而此时发疯的马儿已经被打翻在地,旁边站着一个身穿月白色衣衫的年轻人。
惊魂未定的车夫终于缓过了神,连忙对着年轻人鞠躬道谢:“多谢公子相救,还请留下姓名,小的回去后一定转告家主!”
“不必。”年轻人回道。
傅欢颜刚要提脚离开,听到这声音后,不由得脚下一顿,等她再要迈步时,却被一只手拦了下来。
“兄台受伤了。”
似曾相识的声音传入耳中,却比以往多了一些清润,傅欢颜没有抬头,只胡乱点了点头,就要转身走人。

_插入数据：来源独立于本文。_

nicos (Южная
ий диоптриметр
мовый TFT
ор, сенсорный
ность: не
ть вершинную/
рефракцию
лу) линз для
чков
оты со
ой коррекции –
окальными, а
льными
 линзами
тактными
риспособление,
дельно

不料对方再次开口说:“你的手受伤了,要去处理一下。”
傅欢颜再次点头,示意自己明白了,随后拂开对方的胳膊,想要赶紧离开这里。
“等等!”对方的声音里带了一丝疑惑,“你——”
傅欢颜立刻闷头就走,她可不希望刚来就被人发现,那就太糟糕了。
然而周围人多,她刚走两步就被人追上,随即一只手臂紧紧地拉住了她。
抬头的一瞬间,正好四目相对,傅欢颜心里“噗通”直跳,面上却装得十分无辜,她“啊啊”叫了两声,随后便胡乱打起了手势。
“咦,原来是个哑巴啊!”旁边围观的人惊讶道。
话音落下,抓着她的手也松开了:“对不起,我认错人了。”
听到这话,傅欢颜心里一松,赶紧又胡乱比划几下,随即便匆匆跑出了人群。
待远离了那些人的视野,她才悄悄松了口气。
这下城里是不能待了,她没有多犹豫,径直往城外走去。
今天她已经听到了不少消息,足够她好好理一理了,至于空明大师说的变局,她一时还看不出来,还要慢慢再打听。

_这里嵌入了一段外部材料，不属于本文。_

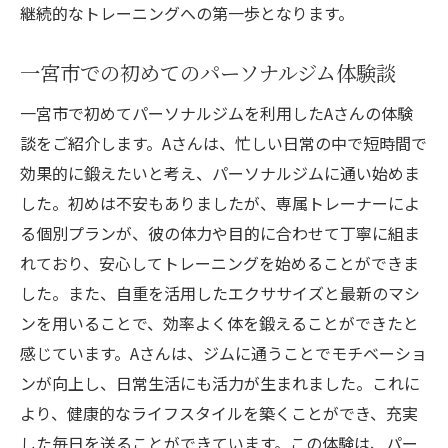
継続的なトレーニングへの第一歩となります。
一宮市での初めてのパーソナルジム体験談
一宮市で初めてパーソナルジムを利用したAさんの体験
談をご紹介します。Aさんは、忙しい日常の中で短時間で
効果的に鍛えたいと考え、パーソナルジムに通い始めま
した。初めは不安もありましたが、専属トレーナーによ
る個別プランが、彼の体力や目的に合わせて丁寧に組ま
れており、安心してトレーニングを始めることができま
した。また、自重を活用したエクササイズと最新のマシ
ンを用いることで、効率よく体を鍛えることができたと
感じています。Aさんは、ジムに通うことでモチベーショ
ンが向上し、日常生活にも活力が生まれました。これに
より、健康的なライフスタイルを築くことができ、充実
した毎日を送ることができています。この体験は、パー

由于刚刚的变故,她这会仍旧饿着肚子,也来不及再去找吃的,无奈之下只好忍着饥肠辘辘的感觉,匆匆地往城门处赶去。
好险赶在城门关闭前出了城,她深吸一口气,正准备歇一歇再赶路,不料身后又传来马蹄声。
就在她抬头的瞬间,一张放大的面孔落入了她的眼帘——
少年绷着一张脸,眼神里有着不同以往的深沉,他嘴唇抿得紧紧的,脸上没有一丝笑意,就好像山雨欲来之时。
傅欢颜心里“咯噔”了一下,想不通自己到底哪里露了破绽,就在她以为对方来者不善时,他突然撇了撇嘴,咕哝了一句:“哼,真会装!”
说完,他皱着眉头从头到脚地打量她,在看到她手臂时,眼睛一下眯了起来,“不是说了要处理么,为何要任由它如此?”
傅欢颜听得一愣,她能说她刚刚太着急给忘了么?
好在她很快反应过来,立刻打着自己都不懂的手势,试图糊弄过去。
对方见状,脸色一下冷了下来,却是一把抓过她的胳膊,不由分说就要往马背上推。
傅欢颜哪肯遂他的意,下意识将人推开,拔腿就跑。